Draußen bringe ich sie zur Seite des Hauses und hebe den Ziegel an, der unter einem Busch versteckt ist. Krabbeltiere huschen vom Licht aufgeschreckt davon, graben sich zurück in die dunkle Erde. Die Schlüssel liegen noch da: der Sicherheitsschlüssel und der schwerere für das Riegelschloss.
»Ich habe vorhin nachgesehen«, erläutere ich. »Und sie gefunden. Ich hatte komplett vergessen, dass sie da sind. Wir haben sie für Sophie, meine Tochter, hier versteckt, wenn sie aus der Schule kam und ich nicht da war. Und als sie weglief, nun, es hat sie wohl einfach nie jemand weggenommen.«
Die Gegend ist ohnehin so sicher. Wer sollte sie schon finden? Dann war nur noch ich hier, und der Gedanke ist mir nie gekommen.
Hinter mir hustet jemand.
»Und das sind Schlüssel für die Hintertür?«, fragt PC Kaur.
»Nein, für die Haustür.«
Jetzt ist es Sweet, in beeindruckend neutralem Ton: »Mrs Harlow, wollen Sie damit sagen, dass jemand diese Schlüssel benutzt hat, um durch die Haustür einzudringen, und sie nachher wieder hierhergelegt hat?«
»Ich glaube nicht, dass Einbrecher so was machen, Schatz«, erklärt Dad.
»Ich weiß, dass sie das nicht tun«, erwidere ich ruhig. »Aber das ist die einzige Sache, die mir eingefallen ist. Und wissen Sie, selbst falls ich die Kette abends vorgelegt habe …«
»Kate!«
Dad, natürlich.
»… ich weiß, ich sollte das tun, und vielleicht habe ich es auch, ich erinnere mich nicht. Egal, jedenfalls ist die Kette gerade lang genug, dass man die Hand durchbekommt und sie öffnen kann. Wenn Sie wollen, zeige ich Ihnen das.«
Ich sehe in ihre Gesichter: die der Polizisten ausdruckslos, die meiner Familie sorgenvoll.
Ich fülle die Stille: »Ich meine, natürlich werde ich eine neue besorgen. Und wohl auch die Schlösser austauschen.«
»Das ist eine … gute Idee«, stellt Kaur fest. »Haben Sie schon darüber nachgedacht, wo Sie heute übernachten werden, falls Sie Angst haben? Immerhin gab es da ja schon die Sache neulich, nicht wahr?«
Er ist zu nett.
»Noch nicht. Ich meine, ich habe ja meine Familie.« Ich deute in ihre Richtung. »Aber wie geht es jetzt weiter?«
Ein Gedanke steigt auf: Wissen sie von den Anrufen aus der Telefonzelle? Würde Nicholls diese Informationen weitergeben?

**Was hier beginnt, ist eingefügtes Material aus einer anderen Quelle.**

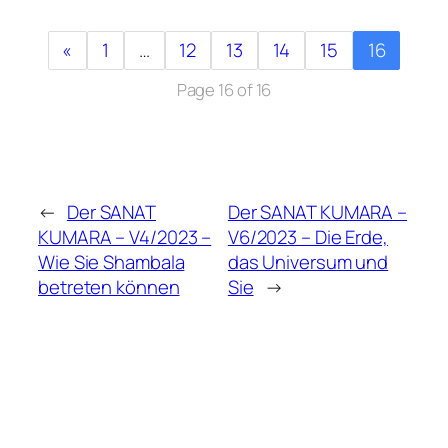
«
1
…
12
13
14
15
16
Page 16 of 16
←
Der SANAT
Der SANAT KUMARA –
KUMARA – V4/2023 –
V6/2023 – Die Erde,
Wie Sie Shambala
das Universum und
betreten können
Sie
→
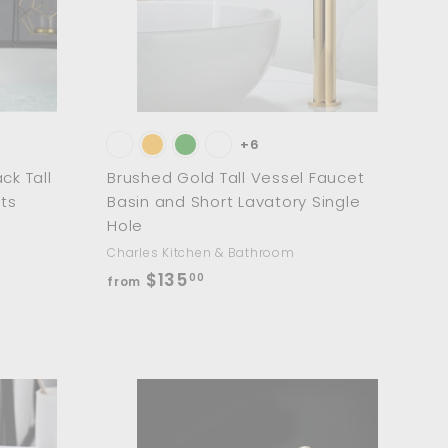
0
a
a
r
r
t
t
+6
ck Tall
Brushed Gold Tall Vessel Faucet
ts
Basin and Short Lavatory Single
Hole
Charles Kitchen & Bathroom
f
$135
00
from
r
o
m
$
1
A
A
d
d
3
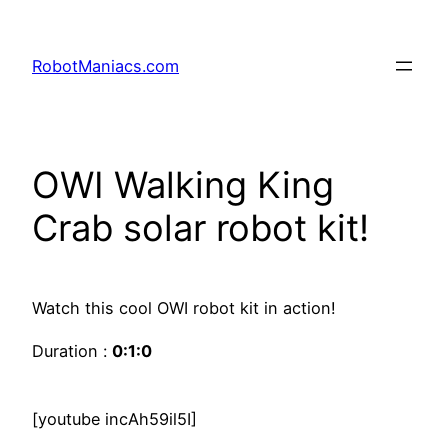
RobotManiacs.com
OWI Walking King
Crab solar robot kit!
Watch this cool OWI robot kit in action!
Duration :
0:1:0
[youtube incAh59il5I]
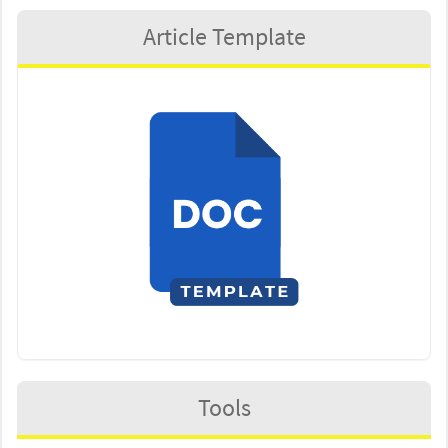
Article Template
Tools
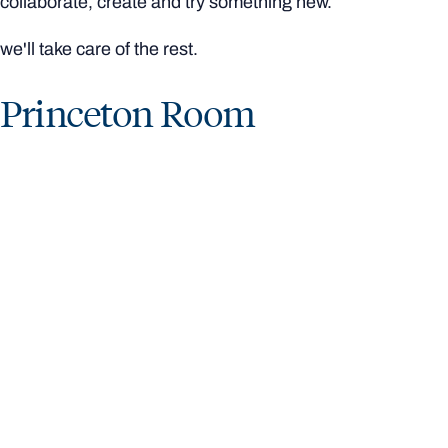
collaborate, create and try something new.
we'll take care of the rest.
Princeton Room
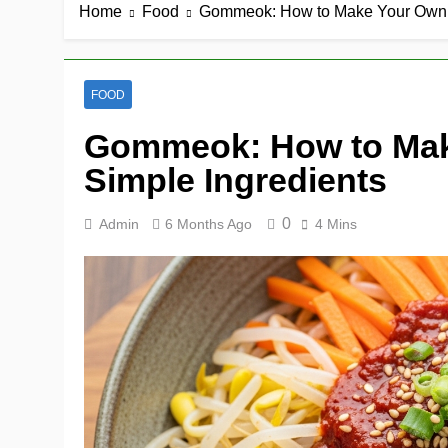
Home
Food
Gommeok: How to Make Your Own a
FOOD
Gommeok: How to Mak
Simple Ingredients
0
Admin
6 Months Ago
4 Mins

»Nun, wir haben alles abgesucht«, erläutert die Frau. »Es gibt keinerlei Hinweise auf ein Eindringen, wie Sie sagen, es fehlt nichts. Falls sich das ändert, geben Sie uns bitte Bescheid.«
»Aber werden Sie nicht nach Fingerabdrücken suchen?« Ich wende mich an Kaur. »Nach dieser Gestalt in meinem Garten neulich, als Sie auch schon kamen …«
»Ich glaube nicht, dass das in diesem Fall nötig ist, Mrs Harlow«, erwidert Kaur. »Wir nehmen das auf, natürlich. Wenn also doch etwas fehlt, haben Sie schon eine Aktennummer und können das Ihrer Versicherung melden.«
Sweet redet weiter. Es wäre vielleicht schlau, wenn ich erst mal bei Freunden oder Familie bleibe, nur eine oder zwei Nächte, bis ich mich mehr … wie ich selbst fühle. Dad und Charlotte sagen natürlich sofort, dass ich bei ihnen bleiben kann, für eine ganze Weile; vielleicht wäre es das Beste. Ich sage nichts mehr.
Danach bleiben die beiden Polizisten nicht mehr lange. Inzwischen bin ich sicher. Sie wissen Bescheid. Sie wissen von den Anrufen. Es stand in einer Datenbank, oder jemand hat es erwähnt. Irgendwie.
Und sie glauben mir kein Wort über letzte Nacht.